Interview Bob GingrichQ: Newt was, what would be the word you would use, a "precocious" child?
B. Gingrich: Oh, definitely. He was precocious. He was very apt. He seemed to learn faster than his equals. And he was a little bratty too at the time, because he had been living with his mother and the grandmother, who was a doting grandmother. But he was not a brat. He was precocious.
Q: Within the context of the family, how did you see your job with Newt?
B. Gingrich: Well, to provide whatever guidance I could. I didn't come in to be the punisher or the disciplinarian. That was not my intent. A happy coexistence is what I wanted. Well, not coexistence -- that sounds like Russia and the United States. But, a happy relationship.
Q: Describe for me what you think your image was to a young Newt growing up. Do you think he saw you as a disciplinarian? You were a military guy...
B. Gingrich: Well, at that time I wasn't. See that's the thing. I was in '45 and '46 and I got out. We got married in '46. I went back in the Army again after I finished college in '51. So at that time, I was not military. He might have seen me in uniform when I came home before I got out. But that period was civilian clothes all the way. Now, how he saw me, I don't know. He may have been merely tolerating me and never said anything. But, it's a tough answer, and I don't know how to answer it.
Q: You got Newt the famous encyclopedia. Tell me about that.
B. Gingrich: Well, it wasn't for Newt alone, it was for the two girls also. It was just one of these guys came around to the door sellin' encyclopedias. And I had always wanted a set myself, when I was younger. But I could see that there'd be a definite advantage, and through school and in later life. So, we bought them. At so many dollars a week till they were paid off. It was no great sacrifice. We didn't go hungry because of it or anything like that.
Q: And he read it too, didn't he?
B. Gingrich: Oh, he used every one of them.

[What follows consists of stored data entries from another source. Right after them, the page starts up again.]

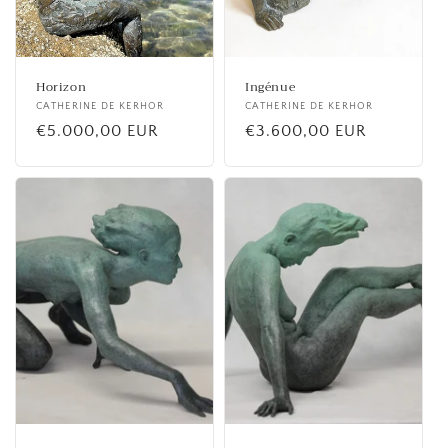
Horizon
Ingénue
Fournisseur :
CATHERINE DE KERHOR
Fournisseur :
CATHERINE DE KERHOR
Prix
€5.000,00 EUR
Prix
€3.600,00 EUR
habituel
habituel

Q: Was your influence shown in that you were a great reader? Did you encourage him to read?
B. Gingrich: He didn't need any encouragement. I have always read a lot. And so did she [Kathleen]. So he was around a bunch of readers and maybe he was just following the example or he just wanted to learn. And that's one of his attributes --is that he does want to learn and he's willing to spend the time and the effort to learn.
Q: When he was a child, did his precocity ever surprise you?
B. Gingrich: No. Not really. I was gone an awful lot. In the field. When I went back to Korea the second time, he was already gone. He was already married. So, I wasn't the influence in the home that she was or that her mother was, to be perfectly honest.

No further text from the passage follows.